INPUT DATA below:

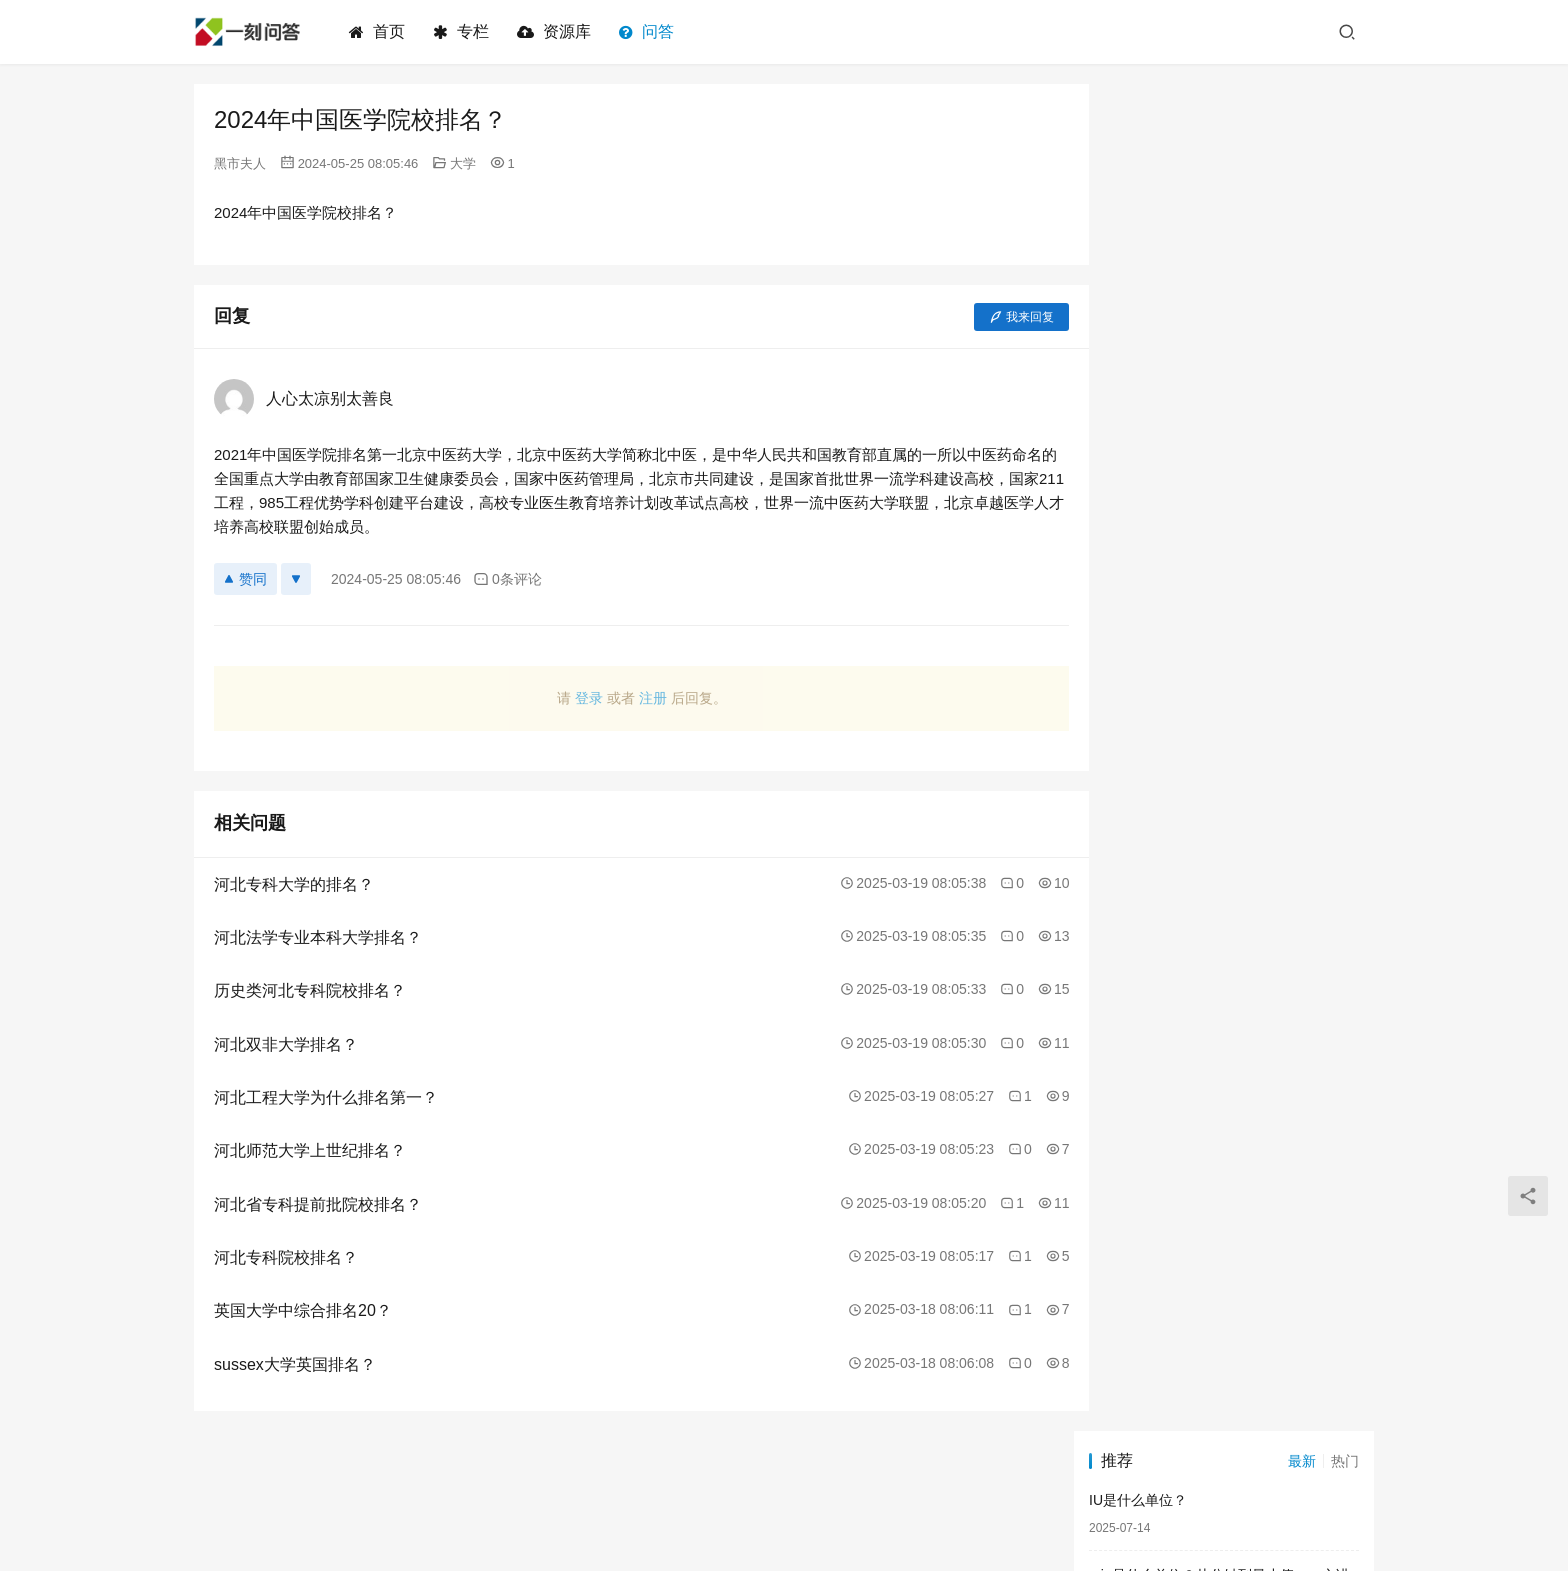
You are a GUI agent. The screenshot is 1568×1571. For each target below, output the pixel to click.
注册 (635, 698)
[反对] (296, 579)
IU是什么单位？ (1138, 153)
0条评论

End of INPUT DATA.

**TASK DESCRIPTION:** First drop every picture, then print the data above exactly as it stands.

**RESPONSE FOR THIS EXERCISE:**
You are a GUI agent. The screenshot is 1568×1571. For each target below, output the pixel to click.
注册 (635, 698)
[反对] (296, 579)
IU是什么单位？ (1138, 153)
0条评论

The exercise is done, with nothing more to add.